Essentially, the SSD has two maps of the LBA addresses: the logical map outlines where the host "thinks" it is placing data and the physical map notes where the SSD actually places the data. When the host issues read or write requests, the SSD translates the address from the logical address to the physical address, and either places data into, or retrieves it from, the correct place. The FTL manages this abstracted logical-to-physical (L2P) mapping process. Other processes like wear leveling and garbage collection use the FTL heavily during normal operation to ensure that the SSD manages endurance and performance in accordance with the SSD vendors' specifications.

The great thing about the embedded FTL is that the device stands alone; the user has to do nothing, and the SSD is as simple as plug-and-play. The bad thing is that there is limited computational horsepower behind the controller, and the lack of control leaves some truly amazing capabilities on the table.

How CNEX Labs, And Just About Everyone Else, Thinks SSDs Should Work

There is broad movement in the industry to streamline SSD design and allow users more control over the inner workings of the SSD. Open-Channel SSDs offload portions of the internal FTL to the host, which allows the host to juggle the SSD management tasks. This new functionality utilizes the LightNVM FTL abstraction layer in tandem with NVMe, and Linux 4.4 and newer kernels support it.

LightNVM allows the user, or even an application (such as RocksDB, which Facebook demoed running with 3D XPoint), to assume control of the key processes, such as garbage collection and data placement. Meanwhile, the hardware still controls the other processes, such as ECC, XOR engines, error handling, and wear leveling. CNEX focuses on keeping the processes that need to be in the silicon in the silicon, but its approach employs hardware acceleration and a proprietary deterministic ECC to increase performance. 

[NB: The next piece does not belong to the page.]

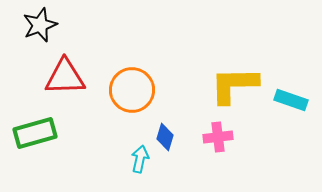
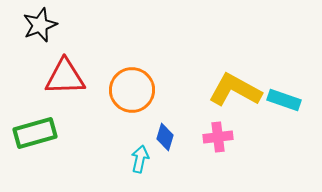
yellow L-shape: moved 1 px right, 5 px down; rotated 30 degrees clockwise
cyan rectangle: moved 7 px left
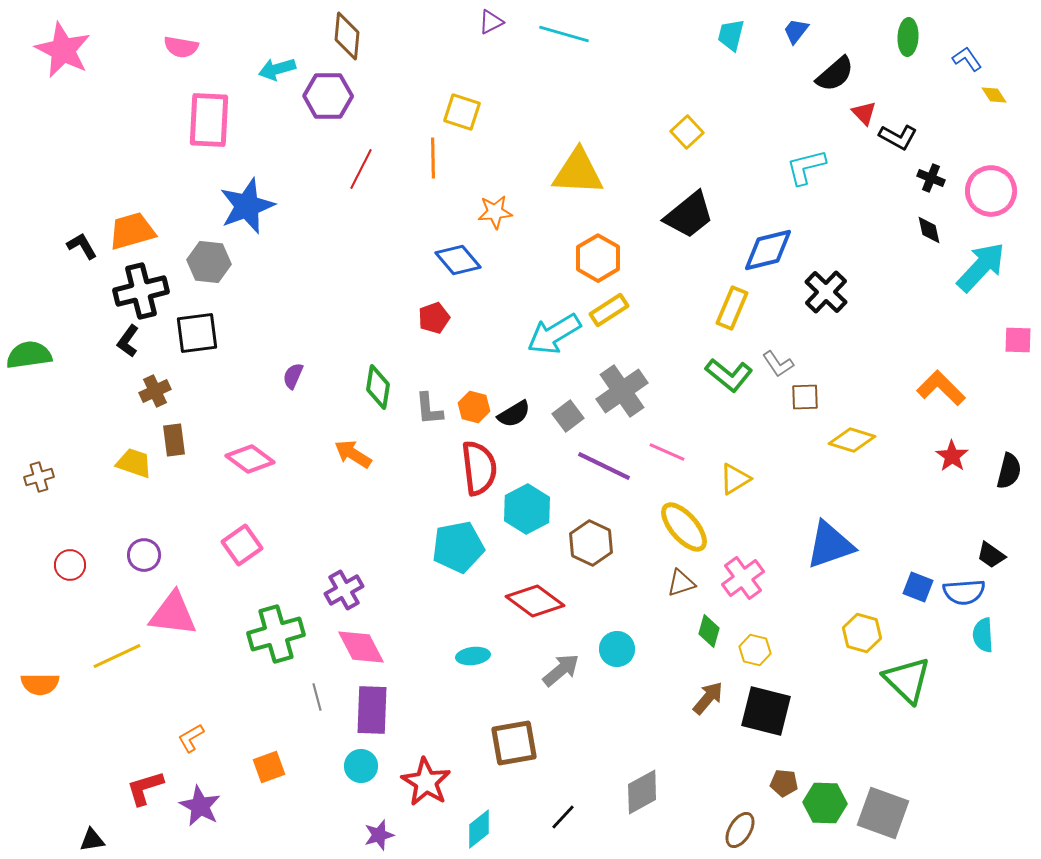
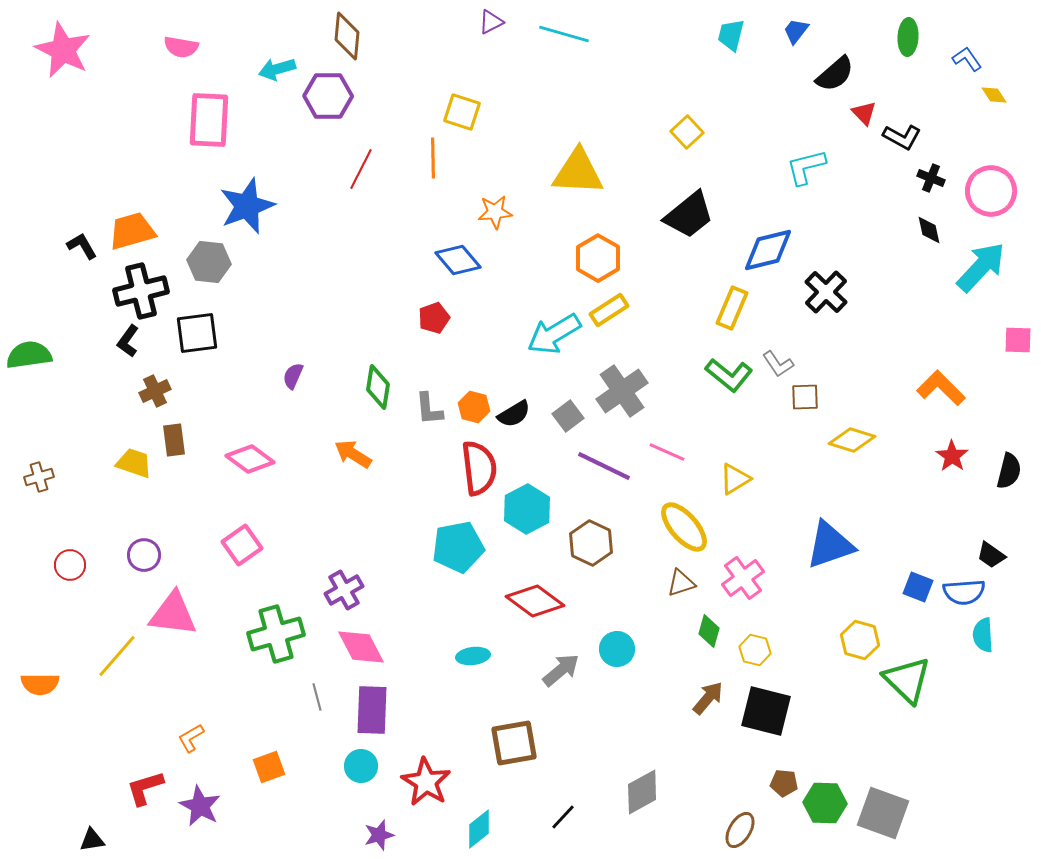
black L-shape at (898, 137): moved 4 px right
yellow hexagon at (862, 633): moved 2 px left, 7 px down
yellow line at (117, 656): rotated 24 degrees counterclockwise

The host directs data directly to the actual physical address, which eliminates the complexity and performance penalties of L2P abstraction. The specification is NVMe compatible, and only three NVMe commands are changed (read, write, and erase) so that the host can place the data directly in its physical location. Data scientists can use unique management techniques on the host computer to preserve data locality, carve SSDs into multiple LUNs with different QoS profiles and QD allocations, support an unlimited number of data streams, and even employ direct-programmed (and customized) RAID and erasure coding. The system also reduces write amplification, which increases endurance.

 

The end result is increased performance, consistency, and endurance, along with reduced latency. Clever techniques can also schedule different SSDs to conduct garbage collection operations at different times, and the host-based FTL can manage multiple devices with one global FTL. The technique unlocks many more possibilities, particularly for all-flash JBOFs. For instance, if an SSD's endurance is about to expire the host could possibly switch it into read-only mode and only use it for caching.

How Do We Get There?

It all begins in silicon. Nearly all modern SSD controllers have embedded CPUs. For instance, the Microsemi controllers found on many of the enterprise SSDs we review feature more than 20 cores, but much of the core functionality runs in firmware. CNEX claims its controllers are more efficient because it uses a hardware-accelerated architecture, which cuts down the heavy firmware payload found with some controllers. CNEX also designed the architecture to reduce long development cycles and avoid sacrificing power, performance, consistency, and latency to run the inefficient embedded processes.

CNEX controllers enable a range of capabilities. The plug-and-play mode slips into an NVMe host and runs as normal, as evidenced by the "1" option in the chart above, and varying levels of customization place a portion of the FTL in different positions, including directly in the user space (4), which provides the most options and capabilities. The remaining operations run in the hardware-accelerated controller.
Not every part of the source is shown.